VICE : Que prévoit la loi ELAN concernant les squatteurs ?
Manuel Domergue : Aujourd’hui, le squat d’un domicile est déjà fortement pénalisé – 15 000 euros d’amende et un an d’emprisonnement. Et c’est parfaitement normal puisqu’il est attentatoire à la vie des gens. Le problème est que l’amendement Daubresse considère de la même manière le squat d’un domicile et d’un logement vide. Or, squatter un bâtiment où personne n’habite n’est pas un délit ! Le propriétaire peut bien sûr engager une procédure d’expulsion, et si le juge estime qu’il y a un préjudice, il peut y avoir une indemnisation, mais en aucun cas une sanction pénale.

Est-ce dans cette optique que l’amendement Daubresse propose de remplacer le mot « domicile » par « local » ?

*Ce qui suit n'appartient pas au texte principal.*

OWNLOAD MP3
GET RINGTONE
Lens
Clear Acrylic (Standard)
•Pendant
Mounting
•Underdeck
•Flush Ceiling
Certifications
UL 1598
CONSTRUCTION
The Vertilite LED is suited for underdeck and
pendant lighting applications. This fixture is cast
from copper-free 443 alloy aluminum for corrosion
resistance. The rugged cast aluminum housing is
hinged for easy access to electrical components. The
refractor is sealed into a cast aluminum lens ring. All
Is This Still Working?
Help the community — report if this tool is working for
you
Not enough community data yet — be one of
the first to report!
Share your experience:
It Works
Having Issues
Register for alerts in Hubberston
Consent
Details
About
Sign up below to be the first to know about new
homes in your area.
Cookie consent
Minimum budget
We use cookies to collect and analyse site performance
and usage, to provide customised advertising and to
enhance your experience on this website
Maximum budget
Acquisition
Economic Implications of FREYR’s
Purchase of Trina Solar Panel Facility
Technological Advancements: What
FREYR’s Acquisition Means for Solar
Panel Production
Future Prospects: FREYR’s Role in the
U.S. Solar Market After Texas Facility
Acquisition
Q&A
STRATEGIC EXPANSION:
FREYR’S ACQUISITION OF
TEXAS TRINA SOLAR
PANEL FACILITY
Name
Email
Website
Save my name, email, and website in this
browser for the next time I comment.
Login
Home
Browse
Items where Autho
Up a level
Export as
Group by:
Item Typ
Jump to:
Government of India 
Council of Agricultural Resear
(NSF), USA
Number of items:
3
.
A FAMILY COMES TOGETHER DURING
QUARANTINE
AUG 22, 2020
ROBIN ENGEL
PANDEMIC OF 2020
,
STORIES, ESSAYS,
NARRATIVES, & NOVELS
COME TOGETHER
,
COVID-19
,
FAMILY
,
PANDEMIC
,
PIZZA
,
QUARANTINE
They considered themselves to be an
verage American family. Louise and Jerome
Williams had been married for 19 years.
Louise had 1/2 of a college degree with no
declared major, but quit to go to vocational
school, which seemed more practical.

Oui, le simple fait d’entrer dans un bâtiment pourra entraîner une sanction. Et pour des personnes déjà condamnées, ça sera un acte de récidive, pouvant donc déboucher sur une peine de prison ferme. Un immeuble désaffecté sera considéré de la même manière qu’un domicile. Pour justifier cet amendement, certaines personnes se sont appuyées sur des faits divers de gens qui squattent des locaux vacants. Les médias ont parlé de domicile alors que ce n’est pas le lieu où vit la personne. Si c’était le cas, le squatteur aurait été expulsé par la police en 48 heures.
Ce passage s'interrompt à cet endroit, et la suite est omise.